Industrial-Pionier Richard H. Kirk (Cabaret Voltaire) ist tot

Foto des britischen Musikers und Industrial-Pioniers Richard H. Kirk (Cabaret Voltaire), der im Alter von 65 Jahren gestorben ist.

Ist im Alter von 65 Jahren gestorben: der britische Musiker, Komponist und Musikproduzent Richard H. Kirk (Foto: Mute Records)

Der britische Musiker, Komponist und Musikproduzent Richard H. Kirk ist tot. Als Gründungsmitglied der Gruppe Cabaret Voltaire zählte er zu den einflussreichsten Figuren des Industrial-Genres und gilt als Pionier im Bereich der elektronischen Musik. Er wurde 65 Jahre alt.

Richard Harold Kirk wurde am 21. März 1956 im britischen Sheffield geboren. Zu seinen frühen Einflüssen zählte er neben dadaistischer Kunst unter anderem Roxy Music. Der Name seiner 1973 gemeinsam mit Stephen Mallinder und Chris Watson gegründeten Band Cabaret Voltaire hat hier seinen Ursprung. Denn der war eine Hommage an das gleichnamige Theater in Zürich, das als Wiege des Dadaismus gilt. Jener künstlerischen Bewegung, die sich gern parodistisch und ablehnend auf konventionelle Kunst bezog und sich revoltierend gegen bestehende Werte und Strukturen wandte.

Avantgardistisches Treiben

Der Ansatz der Gruppe hatte entsprechend stark explorativen Charakter und war zunächst gar nicht auf das Schreiben von Songs ausgerichtet. Vielmehr stand das experimentelle Erkunden von (elektronischen) Klangwelten und Geräuschen in Verbindung mit Theater im Vordergrund. Spielereien mit Bandmaschinen, frühen Synthesizern und extremen oder irritierenden Texten.

Für die damalige Zeit war das ein unkonventionelles, avantgardistisches Treiben. Kreative Ausbrüche, die nicht jede*n zu unterhalten vermochten – weshalb das Trio bei seiner ersten Darbietung die Wut des enttäuschten Publikums auch körperlich zu spüren bekam. Es sollte noch eine Weile dauern, bis Cabaret Voltaire ihr Publikum fanden und umgekehrt. Das Aufblühen des Punk mit seiner Rohheit und später des Post-Punk mit seiner Experimentierfreude dürften dabei eine wichtige Rolle gespielt haben. So kam es, dass Cabaret Voltaire mit ihrer Musik den Grundstein für das legten, was sich unter dem Namen Industrial zu einer eigenen musikalischen Schublade verfestigen sollte.

Industrial-Pioniere

Der ungemein sperrige und schroffe Sound wandelte sich ab Ende der 70er-Jahre zunehmend zu einer etwas massenkompatibleren Musik. Richard H. Kirk prägte die ab 1978 bei Rough Trade unter Vertrag stehende Band mit fremdartig verzerrtem Gitarrenspiel und rauem Gesang.
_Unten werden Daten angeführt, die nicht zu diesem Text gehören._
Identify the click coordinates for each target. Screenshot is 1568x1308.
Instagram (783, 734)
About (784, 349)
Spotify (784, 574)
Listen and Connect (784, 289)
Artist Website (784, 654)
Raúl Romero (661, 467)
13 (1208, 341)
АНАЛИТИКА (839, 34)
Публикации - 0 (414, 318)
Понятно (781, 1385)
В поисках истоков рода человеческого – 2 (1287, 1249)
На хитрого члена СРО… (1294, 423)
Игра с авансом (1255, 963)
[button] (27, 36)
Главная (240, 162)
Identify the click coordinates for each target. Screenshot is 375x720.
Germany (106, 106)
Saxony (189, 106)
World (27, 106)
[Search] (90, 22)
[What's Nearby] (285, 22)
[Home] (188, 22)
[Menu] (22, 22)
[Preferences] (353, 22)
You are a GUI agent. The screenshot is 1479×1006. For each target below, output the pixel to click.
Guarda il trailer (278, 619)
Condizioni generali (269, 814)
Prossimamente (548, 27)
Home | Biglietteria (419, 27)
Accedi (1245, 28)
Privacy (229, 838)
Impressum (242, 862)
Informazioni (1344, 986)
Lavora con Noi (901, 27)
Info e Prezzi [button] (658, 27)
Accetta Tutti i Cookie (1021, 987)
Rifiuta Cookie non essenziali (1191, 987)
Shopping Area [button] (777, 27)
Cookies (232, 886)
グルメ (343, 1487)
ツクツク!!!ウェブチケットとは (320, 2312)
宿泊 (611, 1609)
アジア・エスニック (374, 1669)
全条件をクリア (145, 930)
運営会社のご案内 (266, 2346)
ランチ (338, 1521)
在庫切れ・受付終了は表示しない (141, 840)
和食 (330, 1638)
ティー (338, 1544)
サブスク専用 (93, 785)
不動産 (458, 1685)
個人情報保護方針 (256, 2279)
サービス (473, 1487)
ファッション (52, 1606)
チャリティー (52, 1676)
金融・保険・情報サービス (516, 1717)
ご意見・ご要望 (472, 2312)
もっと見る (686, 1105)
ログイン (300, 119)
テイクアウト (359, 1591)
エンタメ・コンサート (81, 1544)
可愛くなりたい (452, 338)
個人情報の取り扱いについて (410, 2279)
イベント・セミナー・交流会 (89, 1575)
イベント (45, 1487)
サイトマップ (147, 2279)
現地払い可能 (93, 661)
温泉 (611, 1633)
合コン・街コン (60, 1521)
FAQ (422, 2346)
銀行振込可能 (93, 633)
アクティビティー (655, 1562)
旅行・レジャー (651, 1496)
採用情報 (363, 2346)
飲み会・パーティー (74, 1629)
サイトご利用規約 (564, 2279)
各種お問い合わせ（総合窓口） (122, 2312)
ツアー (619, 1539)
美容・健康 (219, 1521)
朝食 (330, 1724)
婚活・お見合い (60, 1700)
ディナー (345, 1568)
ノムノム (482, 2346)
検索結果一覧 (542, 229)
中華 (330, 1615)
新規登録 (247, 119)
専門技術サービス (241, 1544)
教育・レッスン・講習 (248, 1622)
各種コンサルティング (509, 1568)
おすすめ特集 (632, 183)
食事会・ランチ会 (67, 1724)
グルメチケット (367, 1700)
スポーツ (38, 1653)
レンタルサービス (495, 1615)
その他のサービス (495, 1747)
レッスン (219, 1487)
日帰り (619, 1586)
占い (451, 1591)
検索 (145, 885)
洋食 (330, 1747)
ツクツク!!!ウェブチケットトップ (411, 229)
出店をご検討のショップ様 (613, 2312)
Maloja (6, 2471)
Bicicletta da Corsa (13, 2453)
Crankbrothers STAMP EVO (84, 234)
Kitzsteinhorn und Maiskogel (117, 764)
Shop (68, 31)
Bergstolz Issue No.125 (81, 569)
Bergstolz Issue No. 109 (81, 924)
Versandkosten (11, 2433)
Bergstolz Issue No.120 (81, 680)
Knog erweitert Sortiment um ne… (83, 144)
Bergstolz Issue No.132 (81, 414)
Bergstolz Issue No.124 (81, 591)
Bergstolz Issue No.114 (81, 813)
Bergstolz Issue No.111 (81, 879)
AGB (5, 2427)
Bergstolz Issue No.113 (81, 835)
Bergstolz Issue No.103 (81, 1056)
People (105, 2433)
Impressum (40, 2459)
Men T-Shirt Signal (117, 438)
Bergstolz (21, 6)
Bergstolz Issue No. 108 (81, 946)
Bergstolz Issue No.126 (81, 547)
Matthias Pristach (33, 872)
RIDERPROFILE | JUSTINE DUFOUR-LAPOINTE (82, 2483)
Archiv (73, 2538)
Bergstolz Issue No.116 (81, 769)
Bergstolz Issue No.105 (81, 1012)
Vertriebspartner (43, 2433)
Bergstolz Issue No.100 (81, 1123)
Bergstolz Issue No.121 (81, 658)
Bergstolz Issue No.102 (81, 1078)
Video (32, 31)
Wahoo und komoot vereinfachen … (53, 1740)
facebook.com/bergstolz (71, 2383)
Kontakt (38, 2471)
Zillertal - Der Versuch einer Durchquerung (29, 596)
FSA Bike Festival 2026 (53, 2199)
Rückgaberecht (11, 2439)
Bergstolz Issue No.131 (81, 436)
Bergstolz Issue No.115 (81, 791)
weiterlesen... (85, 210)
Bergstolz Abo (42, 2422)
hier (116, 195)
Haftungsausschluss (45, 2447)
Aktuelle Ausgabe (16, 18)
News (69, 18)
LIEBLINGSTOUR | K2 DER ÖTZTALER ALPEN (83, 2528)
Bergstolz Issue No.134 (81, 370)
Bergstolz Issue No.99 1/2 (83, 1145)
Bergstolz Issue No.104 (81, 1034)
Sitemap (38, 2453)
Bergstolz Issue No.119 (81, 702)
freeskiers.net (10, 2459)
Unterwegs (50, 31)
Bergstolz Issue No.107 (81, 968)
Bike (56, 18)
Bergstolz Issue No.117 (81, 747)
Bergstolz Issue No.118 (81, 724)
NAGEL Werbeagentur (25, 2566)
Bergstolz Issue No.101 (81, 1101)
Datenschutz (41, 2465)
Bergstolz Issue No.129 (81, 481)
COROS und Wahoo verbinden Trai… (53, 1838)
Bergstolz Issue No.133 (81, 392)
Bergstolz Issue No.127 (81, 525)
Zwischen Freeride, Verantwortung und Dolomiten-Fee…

Die Gruppe teilte sich die Bühne damals häufig mit Joy Division und gilt als wichtiger Einfluss für Gruppen wie New Order, Depeche Mode oder Bauhaus.

Ab Mitte der 90er zerfiel die Band und Kirk arbeitete verstärkt an eigenen Produktionen und Kollaborationen, bei denen er gern Pseudonyme verwendete: Sandoz, Chemical Agent, Agents With False Memories, Ubermenschlich oder Wicky Wacky sind nur einige der kuriosen Namen, die sich der Musiker im Laufe der Zeit zulegte.

Kirk war es auch, der Cabaret Voltaire 2014 als Live-Band reaktivierte. Wobei er fortan das einzige ursprüngliche Mitglied der Gruppe war. 2020 erschien mit „Shadow Of Fear“ ein weiteres Album, das er unter dem Namen solo herausbrachte. Zuletzt erschienen außerdem die Cabaret-Voltaire-Platten „Dekadrone“ und „BN9Drone“ auf Mute Records. „Richard war ein überragendes kreatives Genie, das während seines ganzen Lebens und seiner musikalischen Karriere einen einzigartigen und motivierten Weg eingeschlagen hat. Wir werden ihn sehr vermissen“, heißt es von Seiten des Labels.